Years later, a windstorm swept away the barn’s roof. When Thagard made repairs, he decided to cover the barn in maroon and white and paint “Gig ’em Aggies!” on its north end as a testament to his Texas A&M pride. In the 1980s, members of the Corps of Cadets added “Whoop” and different class years to the side of the barn facing Highway 6.
“My earliest memory of the barn is helping Thagard hang the original Ol’ Sarge sign in the north gable,” Joe said. “He and Mary were pillars in the town of Reagan, and he was the best Aggie I ever knew. It’s an honor to carry on the tradition of the barn with my own family now.”
In addition to regular lawn care, Joe, Tressa and their children see to the barn’s necessary repairs. “We try to give the barn a fresh coat of paint every four to five years,” Joe said. “Now that our children are out of school and working, however, I update class years and do other touch-ups and repairs whenever I have time or see the need. Every now and then, fellow Aggies will stop by to help if they see us working on the barn.”

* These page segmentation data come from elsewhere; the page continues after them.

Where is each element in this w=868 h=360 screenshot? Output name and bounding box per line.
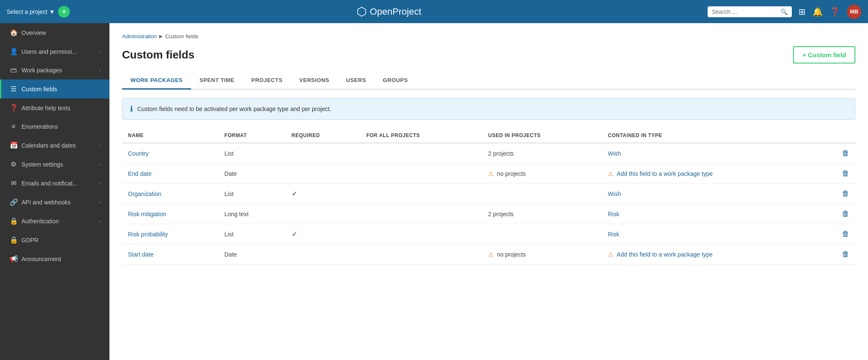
attribute-help-texts-icon: ❓ <box>10 104 17 112</box>
field-delete-cell: 🗑 <box>819 224 855 244</box>
field-delete-cell: 🗑 <box>819 184 855 204</box>
add-type-link[interactable]: ⚠Add this field to a work package type <box>608 170 813 177</box>
authentication-icon: 🔒 <box>10 217 17 225</box>
tab-users[interactable]: USERS <box>338 72 374 90</box>
help-icon[interactable]: ❓ <box>830 7 840 17</box>
grid-icon[interactable]: ⊞ <box>799 7 806 17</box>
sidebar-item-custom-fields[interactable]: ☰ Custom fields <box>0 79 109 98</box>
field-for-all-projects <box>360 244 482 265</box>
sidebar-item-enumerations[interactable]: ≡ Enumerations <box>0 117 109 136</box>
custom-fields-icon: ☰ <box>10 85 17 93</box>
table-row: Start dateDate⚠no projects⚠Add this fiel… <box>122 244 855 265</box>
delete-icon[interactable]: 🗑 <box>842 250 849 258</box>
sidebar-item-api-webhooks[interactable]: 🔗 API and webhooks › <box>0 193 109 212</box>
sidebar-item-authentication[interactable]: 🔒 Authentication › <box>0 212 109 230</box>
field-delete-cell: 🗑 <box>819 143 855 164</box>
field-for-all-projects <box>360 224 482 244</box>
add-custom-field-button[interactable]: + Custom field <box>793 46 855 64</box>
field-name-link[interactable]: Risk mitigation <box>128 211 166 217</box>
field-used-in-projects <box>482 184 602 204</box>
arrow-icon: › <box>99 199 101 205</box>
sidebar-item-users-permissions[interactable]: 👤 Users and permissi... › <box>0 42 109 61</box>
sidebar-item-announcement[interactable]: 📢 Announcement <box>0 249 109 268</box>
sidebar-item-gdpr[interactable]: 🔒 GDPR <box>0 230 109 249</box>
type-link[interactable]: Risk <box>608 231 619 238</box>
sidebar-item-calendars-dates[interactable]: 📅 Calendars and dates › <box>0 136 109 155</box>
add-type-link[interactable]: ⚠Add this field to a work package type <box>608 251 813 258</box>
field-format: List <box>218 224 286 244</box>
field-for-all-projects <box>360 184 482 204</box>
field-used-in-projects: ⚠no projects <box>482 164 602 184</box>
sidebar-label-announcement: Announcement <box>21 256 61 262</box>
type-link[interactable]: Wish <box>608 191 621 197</box>
delete-icon[interactable]: 🗑 <box>842 230 849 238</box>
field-name-link[interactable]: Start date <box>128 251 154 258</box>
sidebar-item-attribute-help-texts[interactable]: ❓ Attribute help texts <box>0 98 109 117</box>
system-settings-icon: ⚙ <box>10 160 17 168</box>
avatar[interactable]: MB <box>847 5 861 19</box>
tab-projects[interactable]: PROJECTS <box>243 72 291 90</box>
warning-icon: ⚠ <box>608 251 613 258</box>
field-required <box>286 204 361 224</box>
field-required: ✓ <box>286 224 361 244</box>
delete-icon[interactable]: 🗑 <box>842 169 849 177</box>
delete-icon[interactable]: 🗑 <box>842 209 849 218</box>
field-contained-in-type: Wish <box>602 143 819 164</box>
field-required <box>286 164 361 184</box>
field-contained-in-type: ⚠Add this field to a work package type <box>602 164 819 184</box>
table-row: Risk mitigationLong text2 projectsRisk🗑 <box>122 204 855 224</box>
arrow-icon: › <box>99 143 101 148</box>
type-link[interactable]: Risk <box>608 211 619 217</box>
sidebar-item-work-packages[interactable]: 🗃 Work packages › <box>0 61 109 79</box>
table-row: Risk probabilityList✓Risk🗑 <box>122 224 855 244</box>
sidebar-label-users-permissions: Users and permissi... <box>21 48 77 55</box>
field-delete-cell: 🗑 <box>819 164 855 184</box>
tab-versions[interactable]: VERSIONS <box>291 72 338 90</box>
field-used-in-projects: ⚠no projects <box>482 244 602 265</box>
warning-icon: ⚠ <box>488 170 494 177</box>
tab-work-packages[interactable]: WORK PACKAGES <box>122 72 191 90</box>
field-for-all-projects <box>360 204 482 224</box>
field-name-link[interactable]: Organization <box>128 191 161 197</box>
type-link[interactable]: Wish <box>608 150 621 157</box>
project-selector[interactable]: Select a project ▼ <box>7 8 55 15</box>
col-header-delete <box>819 128 855 143</box>
check-icon: ✓ <box>292 230 297 238</box>
info-message: Custom fields need to be activated per w… <box>137 106 331 112</box>
field-required <box>286 143 361 164</box>
sidebar-item-emails-notifications[interactable]: ✉ Emails and notificat... › <box>0 174 109 193</box>
field-format: List <box>218 143 286 164</box>
arrow-icon: › <box>99 161 101 167</box>
search-input[interactable] <box>712 8 778 15</box>
field-name-link[interactable]: Risk probability <box>128 231 168 238</box>
field-name-link[interactable]: Country <box>128 150 149 157</box>
page-title: Custom fields <box>122 48 194 61</box>
tab-groups[interactable]: GROUPS <box>375 72 416 90</box>
api-webhooks-icon: 🔗 <box>10 198 17 206</box>
search-box[interactable]: 🔍 <box>708 6 792 17</box>
announcement-icon: 📢 <box>10 255 17 263</box>
field-for-all-projects <box>360 143 482 164</box>
add-project-button[interactable]: + <box>58 6 70 18</box>
sidebar-label-overview: Overview <box>21 29 46 36</box>
page-header: Custom fields + Custom field <box>122 46 855 64</box>
sidebar-label-api-webhooks: API and webhooks <box>21 199 71 206</box>
sidebar-item-overview[interactable]: 🏠 Overview <box>0 23 109 42</box>
field-name-link[interactable]: End date <box>128 170 152 177</box>
tab-spent-time[interactable]: SPENT TIME <box>191 72 243 90</box>
col-header-required: REQUIRED <box>286 128 361 143</box>
delete-icon[interactable]: 🗑 <box>842 149 849 157</box>
bell-icon[interactable]: 🔔 <box>812 7 823 17</box>
delete-icon[interactable]: 🗑 <box>842 189 849 198</box>
sidebar-item-system-settings[interactable]: ⚙ System settings › <box>0 155 109 174</box>
logo-icon: ⬡ <box>357 5 367 19</box>
top-navigation: Select a project ▼ + ⬡ OpenProject 🔍 ⊞ 🔔… <box>0 0 868 23</box>
field-used-in-projects: 2 projects <box>482 143 602 164</box>
col-header-used-in-projects: USED IN PROJECTS <box>482 128 602 143</box>
sidebar-label-calendars-dates: Calendars and dates <box>21 142 76 149</box>
breadcrumb: Administration ▶ Custom fields <box>122 33 855 40</box>
check-icon: ✓ <box>292 190 297 197</box>
field-format: Date <box>218 244 286 265</box>
breadcrumb-admin-link[interactable]: Administration <box>122 33 157 40</box>
sidebar: 🏠 Overview 👤 Users and permissi... › 🗃 W… <box>0 23 109 360</box>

Though the barn is on private property, passersby can obtain permission to enter for a family photo with the Aggie landmark simply by contacting Joe and Tressa via text or email.
Several famous visitors, including Reveille VIII and Reveille IX, have posed for photos at the barn. While still under the Kirkpatricks’ care, Coach Jackie Sherrill and the Texas A&M football team stopped by on their way to play Southern Methodist University in the 1980s, giving the couple a hat and jersey to mark the occasion.
While the barn stores hay at times, it is also used as a venue for retreats, Aggie Ring Day celebrations and graduation parties. “It has been exciting to see the barn’s recognition grow over the years,” Joe concluded. “The Aggie Barn is a special landmark that means you are almost home if you’re an Aggie.”